Amit Shah says BJP yet to reach its peak, eyes power in Kerala, Bengal

NEW DELHI: The BJP may have notched up its best ever tally in the recent Lok Sabha polls but it is yet to reach its peak, its president Amit Shah asserted on Thursday, asking key party leaders to expand the organisation in new regions and bring more people into its fold.
Chairing a meeting of the party's national office bearers and its key organisational representatives from states, Shah said the party will reach its zenith when it will be running governments in states like Kerala and West Bengal, among others.
He also gave final touches to the party's membership drive, which will be launched soon with an aim to increase its members by 20 per cent, BJP general secretary Bhupender Yadav told reporters.
Yadav said the schedule of the drive, whose in-charge will be former Madhya Pradesh chief minister and BJP vice president Shivraj Singh Chouhan, will be announced in a few days and that the party's organisational polls will follow the exercise.
Dushyant Gautam, Suresh Pujari, Arun Chaturvedi and Shobha Surendran will be co-incharges of the drive. Shah, party sources said, will continue as its national president till the organisational elections are over.
The entire exercise may take several months to be concluded, which means that the party may fight assembly elections in three states -- Haryana, Jharkhand and Maharashtra -- later this year under him.
In his address at the meeting, Shah told party leaders that the Narendra Modi government's return to power with a massive mandate mark the victory of the BJP's agenda of nationalism, good governance and welfare of the poor.
Quoting Shah, Yadav said the party president recounted its growth since the days of Jana Sangh, the forerunner to the BJP. Shah said the BJP strengthened itself in states like West Bengal, Odisha and Telangana during the last five years while maintaining its dominance in states where it had done well in the last general elections.
In a similar way, the party will expand itself in new states in the coming years, he said. Shah noted that he had made a similar observation during his presidential address at the party's national council in August 2014 and has been proved correct with the party improving its tally of 282 seats by wining 303 seats in the recent polls.
While the BJP witnessed big success in states like West Bengal and Odisha, two places where it had always been a marginal player, it was unable to win any seat in the three southern states of Tamil Nadu, Kerala and Andhra Pradesh. The party there has to expand its reach and win over new sections of society.
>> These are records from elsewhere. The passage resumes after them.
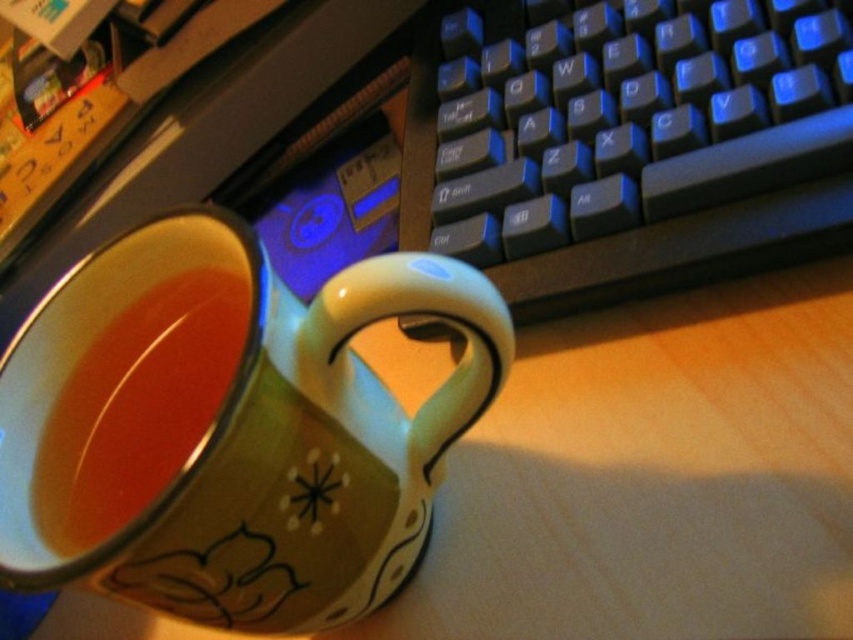 Measure the distance from matte ceramic mug at center to translucent glass tea at center.

matte ceramic mug at center and translucent glass tea at center are 1.35 inches apart.

Between matte ceramic mug at center and translucent glass tea at center, which one appears on the left side from the viewer's perspective?

translucent glass tea at center is more to the left.

Describe the element at coordinates (229, 428) in the screenshot. I see `matte ceramic mug at center` at that location.

Locate an element on the screen. Image resolution: width=853 pixels, height=640 pixels. matte ceramic mug at center is located at coordinates (229, 428).

Does matte ceramic mug at center have a larger size compared to black plastic keyboard at upper right?

No.

Between matte ceramic mug at center and black plastic keyboard at upper right, which one appears on the right side from the viewer's perspective?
Yadav said Shah credited the hard work of crores of party supporters at the booth level for the BJP getting more than 50 per cent vote share in 220 seats in the general elections and winning over 303 seats.
This mandate is against casteism, family rule and communalism, the party president said and noted the decimation of the SP-BSP alliance in Uttar Pradesh which, he added, had ended the myth about the strength of caste-based parties.
The BJP had claimed that it had 11 crore people as its members during its 2014 drive. The party now aims to bump up the membership by 20 per cent more.